I mostly dealt with 2025 by staying busy - working 80-hour weeks, doing things on weekends, traveling. But unlike 2023 when we pivoted from Pabio to FirstQuadrant, this time I want to slow down. The fear isn’t picking wrong; the fear is picking too quickly. So in 2026, I want to embrace uncertainty in my Year of Discovery:
I want to explore ideas. Carlo and I are spending a few hours every other day thinking about new concepts, talking to users, and validating problems. But this time, I’m not rushing to build. I need to find something I deeply care about, something that resonates strongly with me as a person, something worth committing the next five years to. And at the same time, I’m working with some great founders on problems I’m excited about such as context search in AI applications, adding value wherever I can.

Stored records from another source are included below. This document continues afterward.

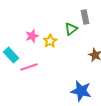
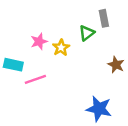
cyan rectangle: (11, 55) -> (13, 65), turned -35

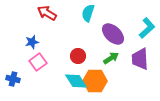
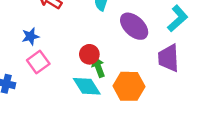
green arrow: (111, 58) -> (98, 67), moved, turned -77
orange hexagon: (95, 81) -> (129, 86), moved

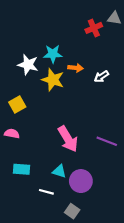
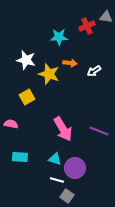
cyan star: (53, 54) -> (59, 37), moved
yellow square: (17, 104) -> (27, 97), moved
white line: (46, 192) -> (57, 180), moved

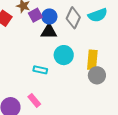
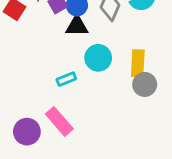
cyan rectangle: (40, 70) -> (66, 79), turned -32
pink rectangle: (34, 100) -> (59, 121), size x1.5

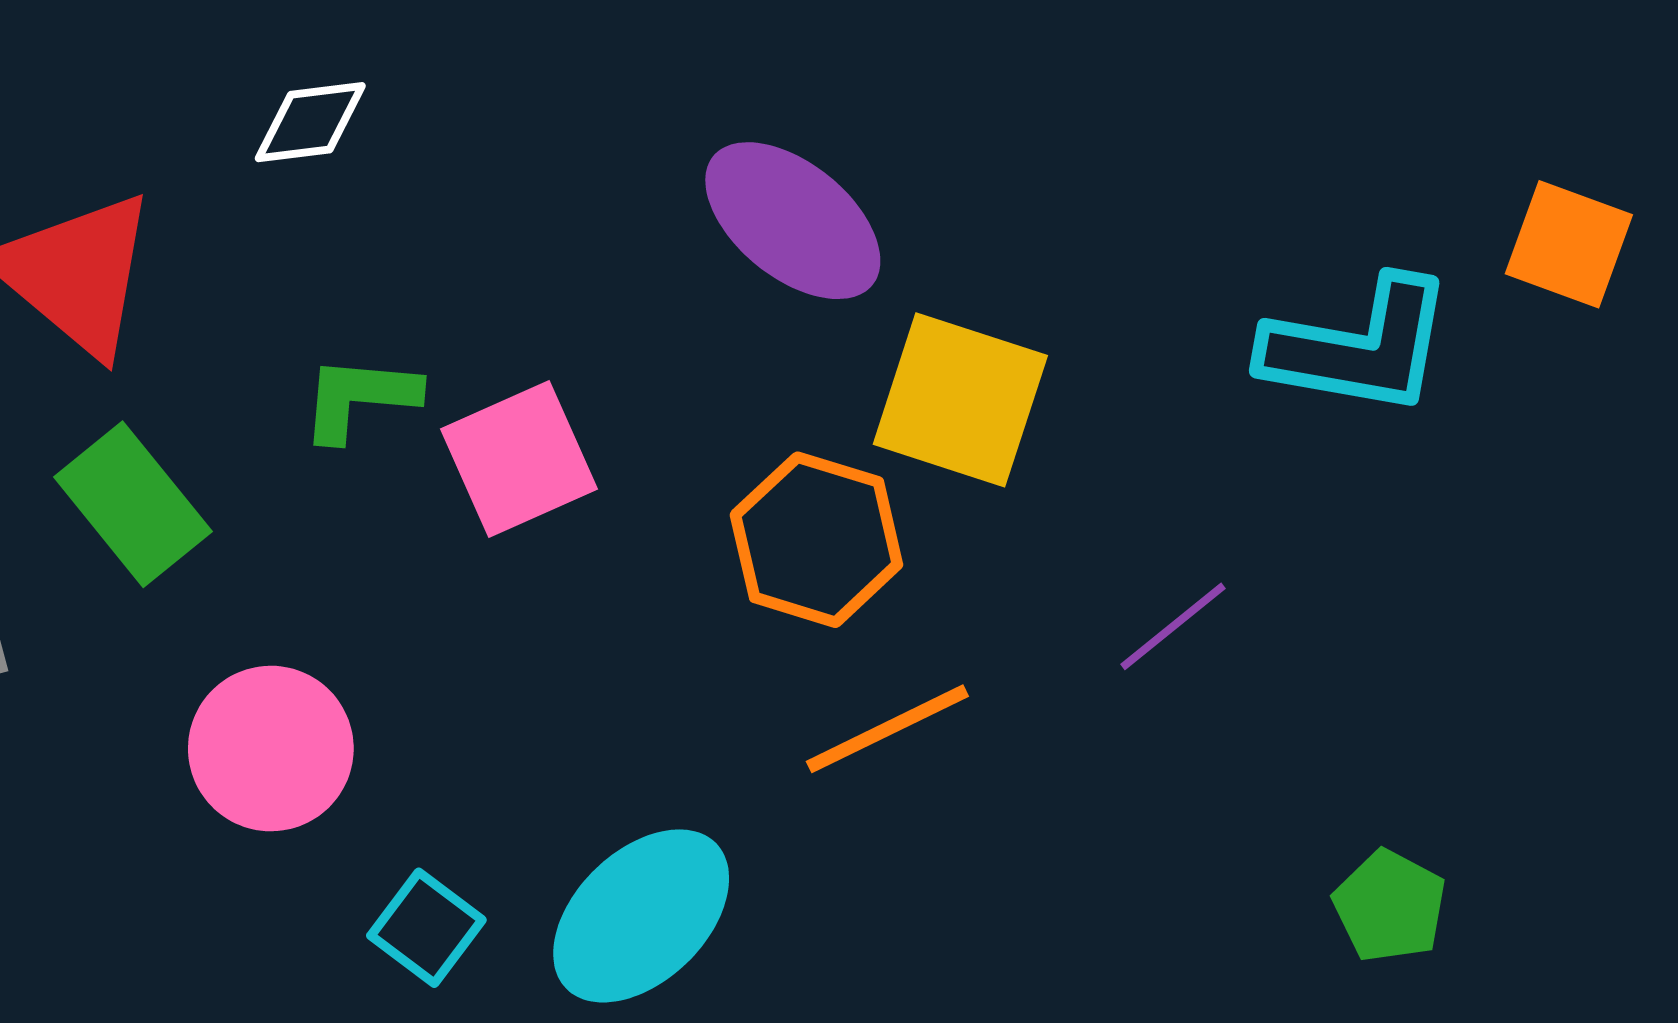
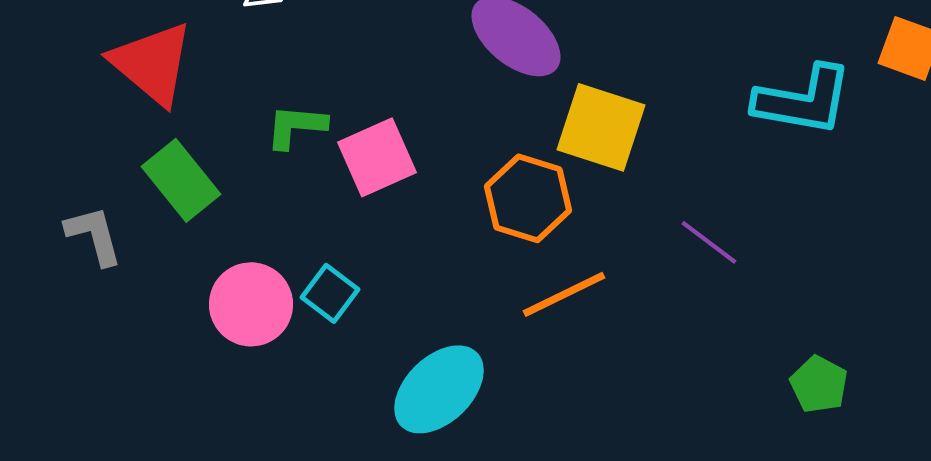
purple line: (1173, 626) -> (709, 242), turned 76
cyan square: (426, 928) -> (330, 293), moved

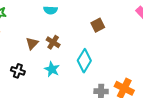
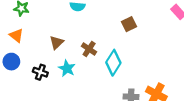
brown cross: (53, 42) -> (89, 49), moved
cyan star: (52, 69) -> (67, 68), moved

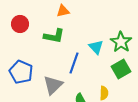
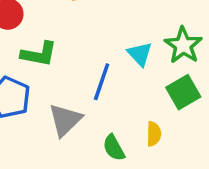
green L-shape: (54, 36) -> (39, 54), moved

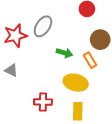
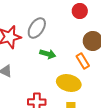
green arrow: (64, 53) -> (48, 54), moved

Secondly, I want to learn from people smarter than me. After a decade as a solo technical founder in a small team, I’m interested in other startups. I want to work with other really smart engineers, and I’m genuinely curious about what I’ll learn when I’m not one of the two people making every call. What scares me more than failing as a founder is failing as an employee, discovering I can’t handle not being in control, which is why this will be most fun.
Finally, I want to discover who I am without a company. For ten years, I’ve had a simple answer to “what do you do?” and now I don’t. That identity shift is stranger than I expected, and I need to sit with that discomfort. I want to explore interests beyond startups, read broadly without everything tying back to building a company, and do the internal work of understanding what actually matters to me.
I really don’t know what lies in 2026. But that’s the point - the Year of Discovery is about being comfortable not knowing, exploring without forcing outcomes, and trusting that the right path will emerge if I give it space.